---- The data
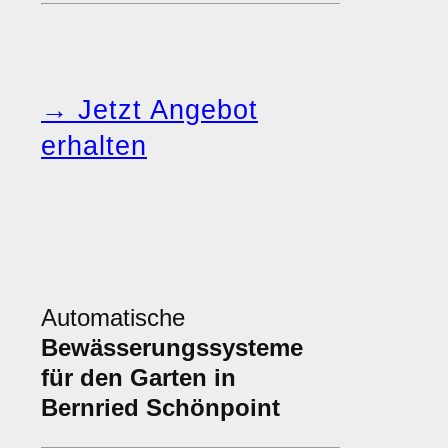
→ Jetzt Angebot
erhalten
Automatische
Bewässerungssysteme
für den Garten in
Bernried Schönpoint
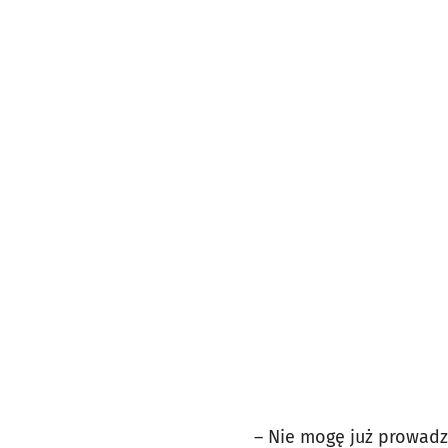
– Nie mogę już prowadz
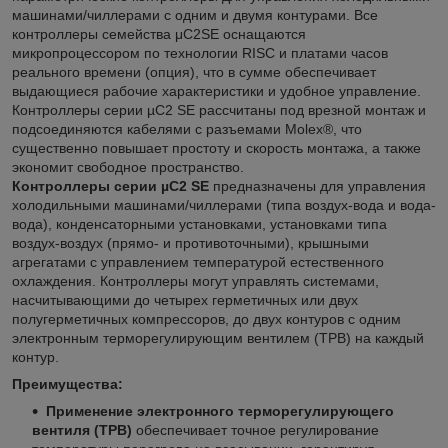
машинами/чиллерами с одним и двумя контурами. Все
контроллеры семейства μC2SE оснащаются
микропроцессором по технологии RISC и платами часов
реального времени (опция), что в сумме обеспечивает
выдающиеся рабочие характеристики и удобное управление.
Контроллеры серии µC2 SE рассчитаны под врезной монтаж и
подсоединяются кабелями с разъемами Molex®, что
существенно повышает простоту и скорость монтажа, а также
экономит свободное пространство.
Контроллеры серии µC2 SE
предназначены для управления
холодильными машинами/чиллерами (типа воздух-вода и вода-
вода), конденсаторными установками, установками типа
воздух-воздух (прямо- и противоточными), крышными
агрегатами с управлением температурой естественного
охлаждения. Контроллеры могут управлять системами,
насчитывающими до четырех герметичных или двух
полугерметичных компрессоров, до двух контуров с одним
электронным терморегулирующим вентилем (ТРВ) на каждый
контур.
Преимущества:
Применение электронного терморегулирующего
вентиля (ТРВ)
обеспечивает точное регулирование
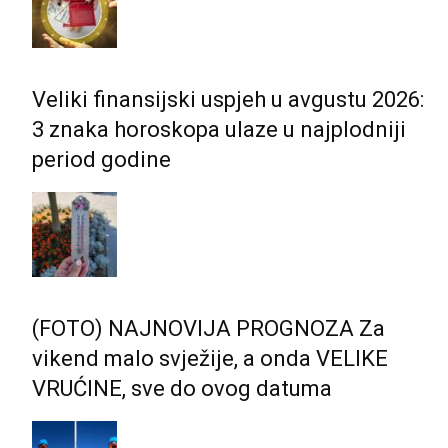
Veliki finansijski uspjeh u avgustu 2026:
3 znaka horoskopa ulaze u najplodniji
period godine
(FOTO) NAJNOVIJA PROGNOZA Za
vikend malo svježije, a onda VELIKE
VRUĆINE, sve do ovog datuma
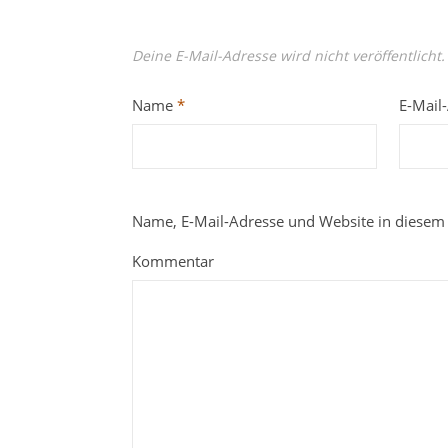
Deine E-Mail-Adresse wird nicht veröffentlicht.
Name
*
E-Mail
Name, E-Mail-Adresse und Website in diesem
Kommentar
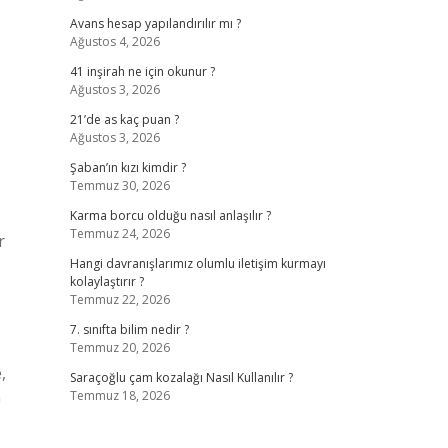
Avans hesap yapılandırılır mı ?
Ağustos 4, 2026
41 inşirah ne için okunur ?
Ağustos 3, 2026
21’de as kaç puan ?
Ağustos 3, 2026
Şaban’ın kızı kimdir ?
Temmuz 30, 2026
Karma borcu olduğu nasıl anlaşılır ?
Temmuz 24, 2026
r
Hangi davranışlarımız olumlu iletişim kurmayı
kolaylaştırır ?
Temmuz 22, 2026
7. sınıfta bilim nedir ?
Temmuz 20, 2026
,
Saraçoğlu çam kozalağı Nasıl Kullanılır ?
n
Temmuz 18, 2026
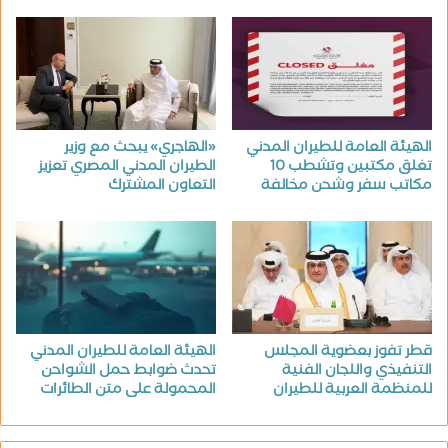
الهيئة العامة للطيران المدني
«الهاجري» يبحث مع وزير
تغلق مكتبين وتشطب 10
الطيران المدني المصري تعزيز
مكاتب سفر وشحن مخالفة
التعاون المشترك
قطر تفوز بعضوية المجلس
الهيئة العامة للطيران المدني
التنفيذي واللجان الفنية
تحدث ضوابط حمل الشواحن
للمنظمة العربية للطيران
المحمولة على متن الطائرات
--------
What you should do | For each line in the records that holds "двух", show that line as it stands.

Finished task |
насчитывающими до четырех герметичных или двух
полугерметичных компрессоров, до двух контуров с одним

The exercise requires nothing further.